> _Your goal_: Each line below that carries the string "rouge" must appear in the answer.

> _Given data_:

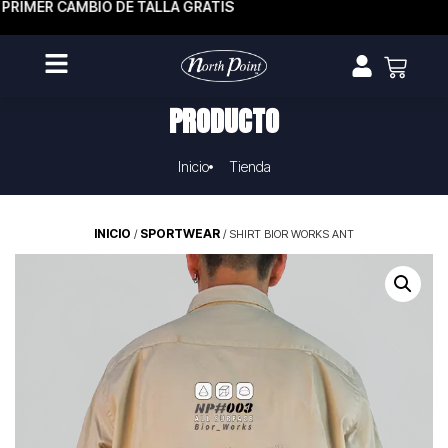
PRIMER CAMBIO DE TALLA GRATIS
PRODUCTO
Inicio
Tienda
INICIO
SPORTWEAR
/
/ SHIRT BIOR WORKS ANT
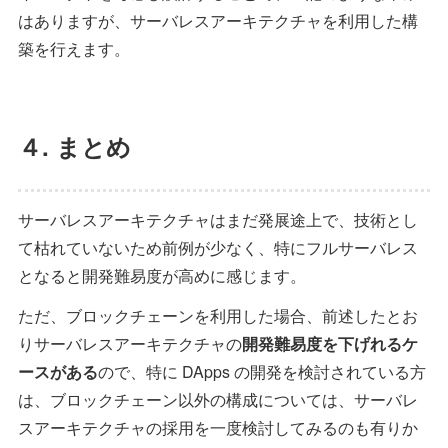
はありますが、サーバレスアーキテクチャを利用した構
築を行えます。
４. まとめ
サーバレスアーキテクチャはまだ発展途上で、技術とし
て枯れていないため前例が少なく、特にフルサーバレス
となると開発難易度が高めに感じます。
ただ、ブロックチェーンを利用した場合、前述したとお
りサーバレスアーキテクチャの
開発難易度を下げれるケ
ースがある
ので、特に DApps の開発を検討されている方
は、ブロックチェーン以外の構成については、サーバレ
スアーキテクチャの採用を一度検討してみるのも有りか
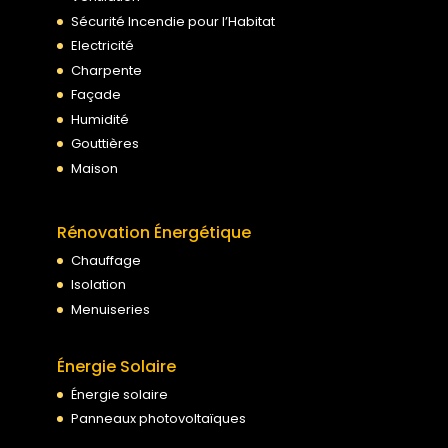
Sécurité Incendie pour l’Habitat
Electricité
Charpente
Façade
Humidité
Gouttières
Maison
Rénovation Énergétique
Chauffage
Isolation
Menuiseries
Énergie Solaire
Énergie solaire
Panneaux photovoltaïques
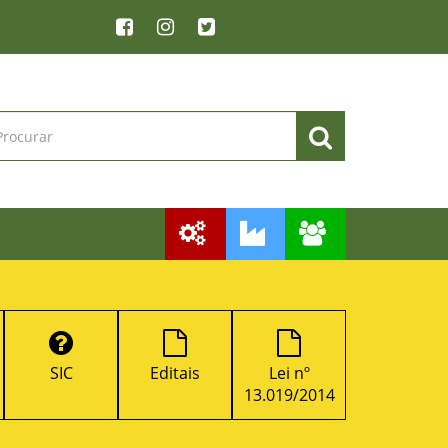
SIC
Editais
Lei nº
Downloads
13.019/2014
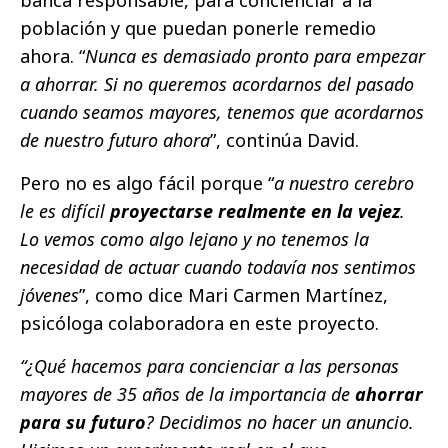
banca responsable, para concienciar a la
población y que puedan ponerle remedio
ahora. “
Nunca es demasiado pronto para empezar
a ahorrar. Si no queremos acordarnos del pasado
cuando seamos mayores, tenemos que acordarnos
de nuestro futuro ahora
”, continúa David.
Pero no es algo fácil porque “
a nuestro cerebro
le es difícil
proyectarse realmente en la vejez
.
Lo vemos como algo lejano y no tenemos la
necesidad de actuar cuando todavía nos sentimos
jóvenes
”, como dice Mari Carmen Martínez,
psicóloga colaboradora en este proyecto.
“¿Qué hacemos para concienciar a las personas
mayores de 35 años de la importancia de
ahorrar
para su futuro
? Decidimos no hacer un anuncio.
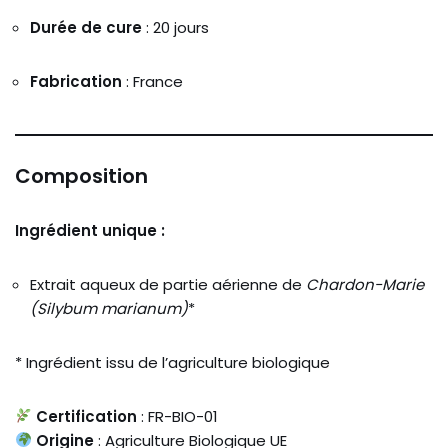
Durée de cure
: 20 jours
Fabrication
: France
Composition
Ingrédient unique :
Extrait aqueux de partie aérienne de
Chardon-Marie
(Silybum marianum)
*
* Ingrédient issu de l’agriculture biologique
Certification
: FR-BIO-01
Origine
: Agriculture Biologique UE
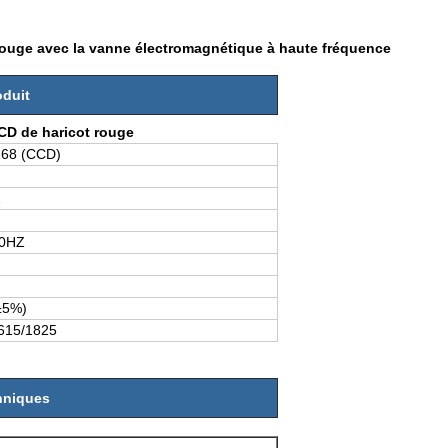
rouge avec la vanne électromagnétique à haute fréquence
oduit
CCD de haricot rouge
68 (CCD)
1
50HZ
±5%)
615/1825
hniques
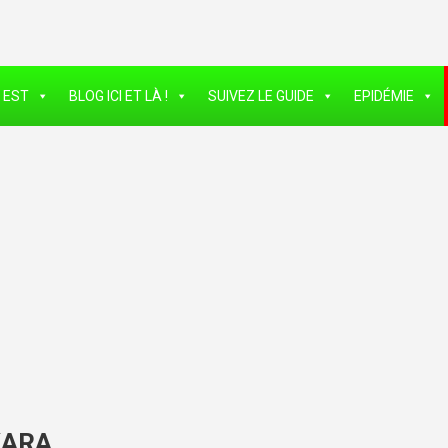
 EST
BLOG ICI ET LÀ !
SUIVEZ LE GUIDE
EPIDÉMIE
KARA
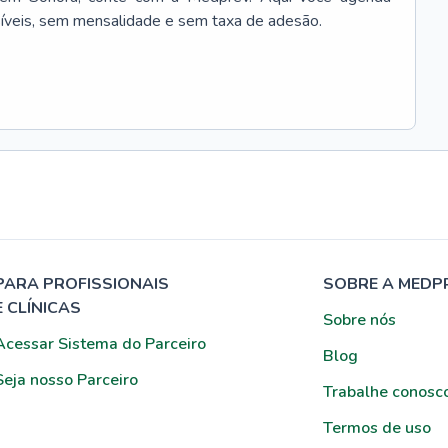
síveis, sem mensalidade e sem taxa de adesão.
PARA PROFISSIONAIS
SOBRE A MEDP
E CLÍNICAS
Sobre nós
Acessar Sistema do Parceiro
Blog
Seja nosso Parceiro
Trabalhe conosc
Termos de uso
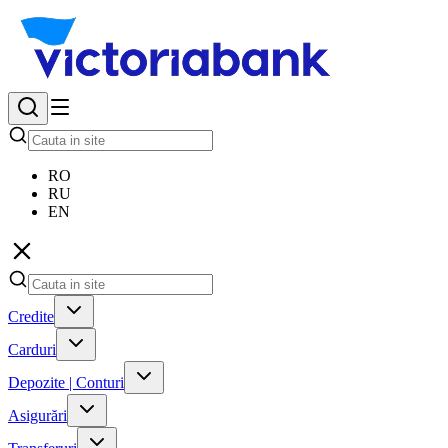
RO
RU
EN
Credite
Carduri
Depozite | Conturi
Asigurări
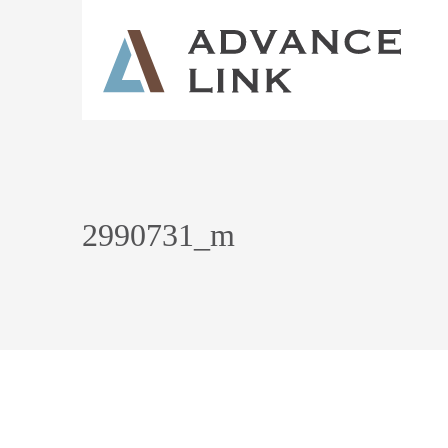
2990731_m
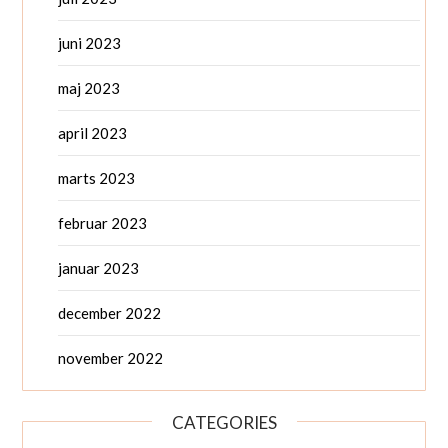
juni 2023
maj 2023
april 2023
marts 2023
februar 2023
januar 2023
december 2022
november 2022
CATEGORIES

> _Exercise response_:
rouge avec la vanne électromagnétique à haute fréquence
CCD de haricot rouge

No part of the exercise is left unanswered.